Le ministère de l’Éducation nationale a annoncé avoir saisi la Gendarmerie nationale de plusieurs soupçons de fuites sur Twitter concernant des sujets de l’épreuve de philosophie du baccalauréat qui a eu lieu lundi matin. Ces soupçons visaient d’éventuelles fuites dimanche soir, avant l’examen, mais aussi des fuites après le début de l’épreuve lundi matin, avant que les sujets ne soient rendus publics.

“Il semblerait que ce soit totalement inexact” qu’il y ait eu des fuite des sujets de la filière économique et sociale (ES) dimanche soir, a indiqué le ministre de l’Éducation nationale, Benoît Hamon, lors d’un point de presse de dernière minute, selon des informations qui lui ont été transmises par la Gendarmerie.

“La situation est parfaitement maîtrisée”

“Il a pu y avoir après la divulgation (lundi) après 8H00 de la part d’un ou deux comptes Twitter” de sujets. Habituellement, les sujets ne sont rendus publics qu’une heure après le début de l’épreuve, tant que peuvent être acceptés des candidats retardataires. Le délai a été rallongé pour l’édition 2014 compte tenu de la grève SNCF. La situation est “parfaitement maîtrisée”, selon le ministre.

“Un site internet e-orientations.com a mis en ligne les sujets de philo juste après 8H00 mais le ministère les leur a fait retirer immédiatement, sur leur page et leur tweet. Par ailleurs, on a repéré un compte @_Blandus qui donnait les sujets”, a expliqué la rue de Grenelle. Ces deux cas ont été signalés à la brigade de la gendarmerie nationale chargée de la lutte contre la cybercriminalité.
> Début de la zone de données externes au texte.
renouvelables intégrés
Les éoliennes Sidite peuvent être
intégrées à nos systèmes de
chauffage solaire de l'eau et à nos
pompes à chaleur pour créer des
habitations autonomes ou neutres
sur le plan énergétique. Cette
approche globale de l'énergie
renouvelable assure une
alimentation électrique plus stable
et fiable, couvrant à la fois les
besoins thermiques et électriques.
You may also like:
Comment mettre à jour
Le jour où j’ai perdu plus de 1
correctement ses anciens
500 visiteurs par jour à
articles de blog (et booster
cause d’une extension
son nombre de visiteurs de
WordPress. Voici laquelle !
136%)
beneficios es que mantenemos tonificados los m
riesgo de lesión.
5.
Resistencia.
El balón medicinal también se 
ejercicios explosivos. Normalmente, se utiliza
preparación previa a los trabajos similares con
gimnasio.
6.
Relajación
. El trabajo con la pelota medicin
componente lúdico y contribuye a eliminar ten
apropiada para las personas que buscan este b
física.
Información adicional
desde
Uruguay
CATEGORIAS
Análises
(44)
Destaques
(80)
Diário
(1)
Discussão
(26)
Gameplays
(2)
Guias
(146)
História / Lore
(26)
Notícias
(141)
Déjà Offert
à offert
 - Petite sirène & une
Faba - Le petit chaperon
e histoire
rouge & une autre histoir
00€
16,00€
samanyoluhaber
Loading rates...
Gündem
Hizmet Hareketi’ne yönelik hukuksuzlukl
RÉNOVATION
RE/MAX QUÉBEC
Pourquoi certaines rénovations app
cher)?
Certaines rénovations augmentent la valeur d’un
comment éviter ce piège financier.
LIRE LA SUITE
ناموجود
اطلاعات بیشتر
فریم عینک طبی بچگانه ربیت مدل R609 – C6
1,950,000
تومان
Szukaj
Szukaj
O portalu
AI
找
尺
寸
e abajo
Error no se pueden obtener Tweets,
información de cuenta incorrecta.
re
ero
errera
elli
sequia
9.000 euros d’amende et jusqu’à trois ans d’emprisonnement…

La publication sur e-orientations a “eu lieu après l’arrivée des candidats” dans les salles d’examen, selon le ministère, qui précise que “lundi matin, le taux de retard des candidats a été extrêmement faible, bien inférieur aux autres années”, et que les lycéens étaient donc déjà en train de composer.  Benoît Hamon avait auparavant rappelé que les sanctions encourues pour la divulgation d’un sujet du baccalauréat “sont très dures, 9.000 euros d’amende et jusqu’à trois ans d’emprisonnement”, à la sortie d’une réunion préparatoire à la Conférence sociale à Matignon.

“Il n’y a pas de plainte à ce stade, un responsable de l’Inspection générale de l’Éducation nationale doit porter plainte cet après-midi auprès de la Gendarmerie afin d’approfondir la veille sur les réseaux sociaux”, selon une source proche du dossier.

Le ministère n’envisage pas une annulation de l’épreuve de philo.